Archaeologists in northwestern England have found a burial site of six Viking men and women, complete with swords, spears, jewelry, fire-making materials and riding equipment, officials said Monday.
The site, discovered near Cumwhitton, is believed to date to the early 10th century, and archaeologists working there called it the first Viking burial ground found in Britain.
The only other known Viking cemetery was found in Ingleby east of Cumwhitton. It was excavated in the 1940s, but the bodies had been cremated and not buried.
Local metal specialist Peter Adams made the find at the end of March and reported it to the Portable Antiquities Scheme, which is run by the Museums, Libraries and Archive Council.
"This is tremendous news, a unique discovery which will improve people's understanding of the area and its history," council chairman Mark Wood said.

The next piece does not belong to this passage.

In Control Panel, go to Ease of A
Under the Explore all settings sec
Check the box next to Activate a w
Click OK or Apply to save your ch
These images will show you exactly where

The Vikings, inhabitants of Scandinavia from 800 to 1100, traded with, and raided, much of Europe, often settling there. They invaded and conquered England in 1013.
The burial ground was unearthed when Adams found two copper brooches. The grave of a Viking woman was found underneath, and further excavation led to the discovery of the graves of another woman and four men.

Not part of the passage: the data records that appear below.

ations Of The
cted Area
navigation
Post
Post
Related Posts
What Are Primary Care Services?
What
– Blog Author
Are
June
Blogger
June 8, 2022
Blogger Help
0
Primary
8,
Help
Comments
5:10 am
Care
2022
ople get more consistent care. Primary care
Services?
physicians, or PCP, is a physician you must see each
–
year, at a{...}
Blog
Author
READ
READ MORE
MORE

Among the items found in the graves were weapons, spurs, a bridle and a drinking horn, as well as a jet bracelet and a copper alloy belt fitting.
Adams described it as "the find of a lifetime."

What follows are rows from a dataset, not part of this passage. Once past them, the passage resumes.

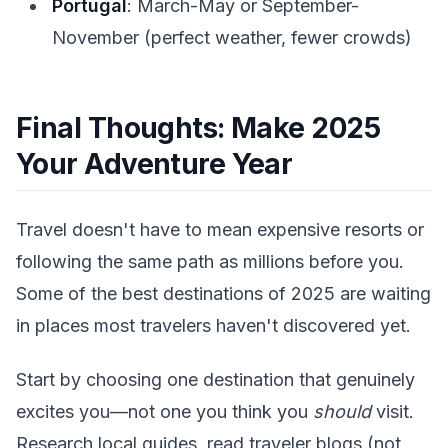
Portugal
: March-May or September-
November (perfect weather, fewer crowds)
Final Thoughts: Make 2025
Your Adventure Year
Travel doesn't have to mean expensive resorts or
following the same path as millions before you.
Some of the best destinations of 2025 are waiting
in places most travelers haven't discovered yet.
Start by choosing one destination that genuinely
excites you—not one you think you
should
visit.
Research local guides, read traveler blogs (not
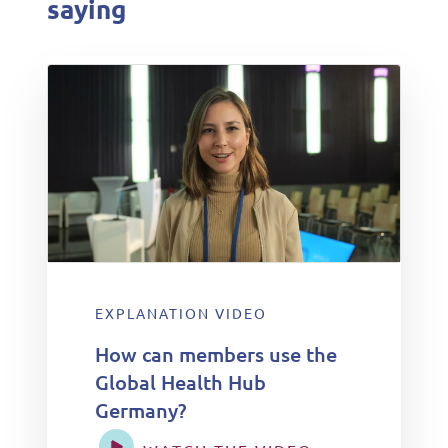
saying
EXPLANATION VIDEO
How can members use the
Global Health Hub
Germany?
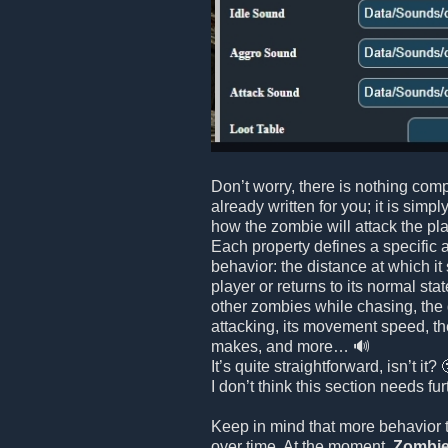
Don’t worry, there is nothing comp
already written for you; it is simpl
how the zombie will attack the playe
Each property defines a specific 
behavior: the distance at which it
player or returns to its normal stat
other zombies while chasing, the
attacking, its movement speed, th
makes, and more… 🔊
It’s quite straightforward, isn’t it? 
I don’t think this section needs fu
Keep in mind that more behavior 
over time. At the moment,
Zombie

Rachel Newman, of Oxford Archaeology North, said: "We could not have expected more from the excavation of the site.
"We knew the brooches found by Mr. Adams came from a burial of a Viking Age woman, which was exciting and of great importance in itself. But we did not expect to find five other graves complete with such a splendid array of artifacts. It truly has been an amazing few months excavating this extremely important Viking Age site."
Arts Minister Estelle Morris said: "We should all be grateful to Mr. Adams, who recorded his find so promptly. As a result, the experts have been able to learn more about this fascinating site and uncover the secrets of a time capsule more than 1,000 years old."
Some of the items found were to be shown Tuesday at the Tullie House Museum and Art Gallery in the nearby city of Carlisle.